Stored entries
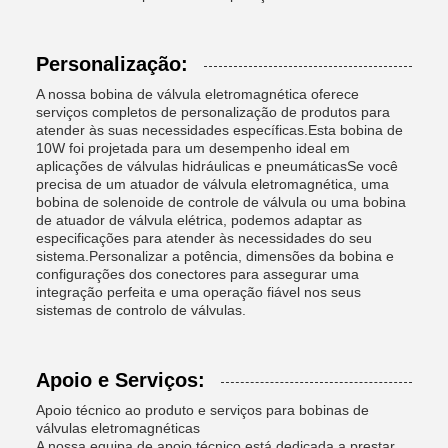
Personalização:
A nossa bobina de válvula eletromagnética oferece
serviços completos de personalização de produtos para
atender às suas necessidades específicas.Esta bobina de
10W foi projetada para um desempenho ideal em
aplicações de válvulas hidráulicas e pneumáticasSe você
precisa de um atuador de válvula eletromagnética, uma
bobina de solenoide de controle de válvula ou uma bobina
de atuador de válvula elétrica, podemos adaptar as
especificações para atender às necessidades do seu
sistema.Personalizar a potência, dimensões da bobina e
configurações dos conectores para assegurar uma
integração perfeita e uma operação fiável nos seus
sistemas de controlo de válvulas.
Apoio e Serviços:
Apoio técnico ao produto e serviços para bobinas de
válvulas eletromagnéticas
A nossa equipa de apoio técnico está dedicada a prestar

**What you will do**
Scan the entries above and copy each line where "atuador" occurs.

**Your solution**
precisa de um atuador de válvula eletromagnética, uma
de atuador de válvula elétrica, podemos adaptar as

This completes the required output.